As with my other answer such questions as this make more sense when a specific goal is desired.
In your case the specific goal is
Create a program will go through c/h source files to extract data declaration and definitions.
If the goal is to create Abstract Syntax Trees (AST) then those are created using a Parser and a Parser is commonly feed a list of Tokens from the Lexer. Notice that Tokenizer is deliberately not mentioned.
Another way to think of the relation between a Lexer and Parser is that a Lexer creates a linear structure (list/stream of tokens) and a Parser converts the tokens into an tree structure (Abstract Syntax Tree).
If you read the Dragon book you will notice that the word Analysis appears often which is to say that analysis is one of the key functions at the various stages. This is because when working with Lexers and Parsers they are designed to work with formal languages and a determination needs to be made if the input adheres to the formal language.
From page 5
character stream
|
V
Lexical Analyzer
(token stream)
|
V
Syntax Analyzer
(syntax tree)
|
V
Semantic Analyzer
(syntax tree)
|
V
...
In the above diagram the Lexer is associated with Lexical Analyzer and I would associate Syntax Analyzer and Semantic Analyzer with Parser but YMMV.
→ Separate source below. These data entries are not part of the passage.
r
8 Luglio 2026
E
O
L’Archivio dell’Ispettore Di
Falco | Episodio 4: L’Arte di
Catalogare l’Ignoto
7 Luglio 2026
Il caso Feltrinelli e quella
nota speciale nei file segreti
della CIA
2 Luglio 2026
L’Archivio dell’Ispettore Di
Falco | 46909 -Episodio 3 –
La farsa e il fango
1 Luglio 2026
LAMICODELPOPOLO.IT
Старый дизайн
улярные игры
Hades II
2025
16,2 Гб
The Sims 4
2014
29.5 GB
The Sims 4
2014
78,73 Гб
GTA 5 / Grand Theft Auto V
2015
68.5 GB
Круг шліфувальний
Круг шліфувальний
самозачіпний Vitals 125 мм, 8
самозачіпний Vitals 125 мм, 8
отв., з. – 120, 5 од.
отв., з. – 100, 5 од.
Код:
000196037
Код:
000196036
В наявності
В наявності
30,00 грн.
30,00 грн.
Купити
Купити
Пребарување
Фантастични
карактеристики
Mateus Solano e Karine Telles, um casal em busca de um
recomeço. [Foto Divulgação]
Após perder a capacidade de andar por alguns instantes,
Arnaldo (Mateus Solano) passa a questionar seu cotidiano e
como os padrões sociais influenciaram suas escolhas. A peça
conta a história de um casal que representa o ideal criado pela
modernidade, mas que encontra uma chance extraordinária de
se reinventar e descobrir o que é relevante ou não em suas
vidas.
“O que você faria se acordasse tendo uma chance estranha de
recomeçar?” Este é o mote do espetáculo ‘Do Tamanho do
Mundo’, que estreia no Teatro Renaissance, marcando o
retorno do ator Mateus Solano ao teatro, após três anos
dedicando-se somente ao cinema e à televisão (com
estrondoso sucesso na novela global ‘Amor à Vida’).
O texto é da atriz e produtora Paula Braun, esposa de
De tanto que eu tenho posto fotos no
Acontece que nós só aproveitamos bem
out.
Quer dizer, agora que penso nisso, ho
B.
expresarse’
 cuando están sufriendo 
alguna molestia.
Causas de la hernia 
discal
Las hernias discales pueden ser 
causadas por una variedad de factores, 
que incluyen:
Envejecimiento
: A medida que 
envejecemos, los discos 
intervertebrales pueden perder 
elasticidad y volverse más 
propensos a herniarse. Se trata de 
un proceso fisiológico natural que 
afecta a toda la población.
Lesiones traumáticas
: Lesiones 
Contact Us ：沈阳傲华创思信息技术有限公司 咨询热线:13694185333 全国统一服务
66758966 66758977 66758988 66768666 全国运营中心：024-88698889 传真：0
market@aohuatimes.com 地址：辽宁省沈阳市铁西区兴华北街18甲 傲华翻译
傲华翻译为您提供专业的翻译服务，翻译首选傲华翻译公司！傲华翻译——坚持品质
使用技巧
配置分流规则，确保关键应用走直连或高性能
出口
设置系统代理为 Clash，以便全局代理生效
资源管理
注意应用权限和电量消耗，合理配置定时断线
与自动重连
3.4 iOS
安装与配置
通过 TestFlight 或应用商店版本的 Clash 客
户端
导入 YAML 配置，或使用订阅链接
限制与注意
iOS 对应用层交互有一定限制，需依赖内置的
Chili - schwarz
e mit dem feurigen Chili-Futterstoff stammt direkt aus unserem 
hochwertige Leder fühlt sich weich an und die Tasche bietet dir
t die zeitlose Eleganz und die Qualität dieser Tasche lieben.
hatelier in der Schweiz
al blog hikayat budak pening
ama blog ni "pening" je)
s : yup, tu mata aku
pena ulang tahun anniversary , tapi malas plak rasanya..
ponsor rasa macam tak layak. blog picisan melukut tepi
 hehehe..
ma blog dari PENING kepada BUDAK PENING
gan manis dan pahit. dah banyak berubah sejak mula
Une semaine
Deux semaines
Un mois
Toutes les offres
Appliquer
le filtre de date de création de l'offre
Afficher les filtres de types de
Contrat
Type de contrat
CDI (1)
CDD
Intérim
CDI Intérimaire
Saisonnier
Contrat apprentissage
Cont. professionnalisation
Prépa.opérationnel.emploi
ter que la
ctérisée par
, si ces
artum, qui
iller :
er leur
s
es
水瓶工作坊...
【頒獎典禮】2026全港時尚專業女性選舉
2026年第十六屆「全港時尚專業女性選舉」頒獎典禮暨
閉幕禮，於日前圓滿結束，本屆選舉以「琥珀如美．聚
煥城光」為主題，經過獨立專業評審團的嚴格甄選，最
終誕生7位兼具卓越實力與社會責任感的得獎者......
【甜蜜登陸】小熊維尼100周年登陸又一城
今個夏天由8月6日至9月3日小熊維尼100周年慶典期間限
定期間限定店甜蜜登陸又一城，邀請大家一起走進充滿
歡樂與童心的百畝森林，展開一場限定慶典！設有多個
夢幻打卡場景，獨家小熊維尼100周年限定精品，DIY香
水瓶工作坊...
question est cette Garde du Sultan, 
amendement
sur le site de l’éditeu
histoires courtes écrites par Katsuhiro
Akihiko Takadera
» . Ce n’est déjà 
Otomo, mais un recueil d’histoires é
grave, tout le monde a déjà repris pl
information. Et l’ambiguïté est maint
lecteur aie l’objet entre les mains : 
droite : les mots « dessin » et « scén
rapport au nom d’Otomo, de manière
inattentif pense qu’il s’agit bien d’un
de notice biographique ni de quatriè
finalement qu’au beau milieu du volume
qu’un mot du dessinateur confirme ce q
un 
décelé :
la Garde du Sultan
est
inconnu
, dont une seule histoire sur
AFAIK Tokenizer has no official definition in the Dragon book, not even noted in the index. I don't have an electronic copy of the book so could not do an automated search.
One common reference that notes Tokenizer is Anatomy of a Compiler but the Dragon books are the reference of choice by many in the field.
However if your only goal is to create a list of tokens and then do something else other than semantic analysis then calling the module/function/... a tokenizer might be the right name.
I use Lexer with Parser and don't use Tokenizer with Parser.
Another thought to keep in mind is that if no useful information should be lost in the transformations. In other words if one of your goals is to be able to recreate the input from the AST then the AST needs to capture the extraneous information like whitespace, which then means the Lexer also needs to capture the extraneous information. One reason to go through such effort is to create useful error messages or for Edit code and continue Debugging.